Que ce soit en wagon, à bord d’un paquebot ou en tout autre dortoir provisoire et obligé… il n’est rien de plus désagréable que d’être réveillé tout à coup par le ronflement sonore du compagnon endormi à côté de vous. Certains voyageurs, affligés de cette infirmité et d’un organe puissant deviennent pour leurs voisins, mal protégés par les minces cloisons des hôtels modernes, de véritables bourreaux.

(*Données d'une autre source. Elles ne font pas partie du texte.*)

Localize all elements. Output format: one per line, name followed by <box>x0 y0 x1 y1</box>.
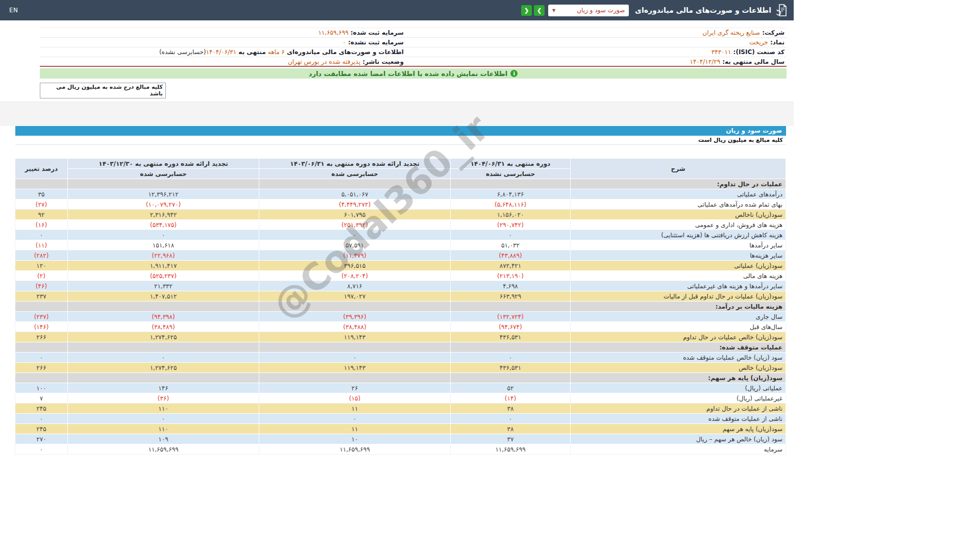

On a proposé divers moyens d’arrêter net cette musique de chambre : siffler dans l’oreille du dormeur, lui pincer les narines, mais ces moyens, souvent illusoires, ne vont pas sans quelque difficulté d’exécution.

Les Anglais, grands voyageurs et amis du confortable, ont cherché à faire mieux. Une compagnie s’est fondée au capital de 100.000 livres, dans le but humanitaire de remédier efficacement à cet état de choses déplorable.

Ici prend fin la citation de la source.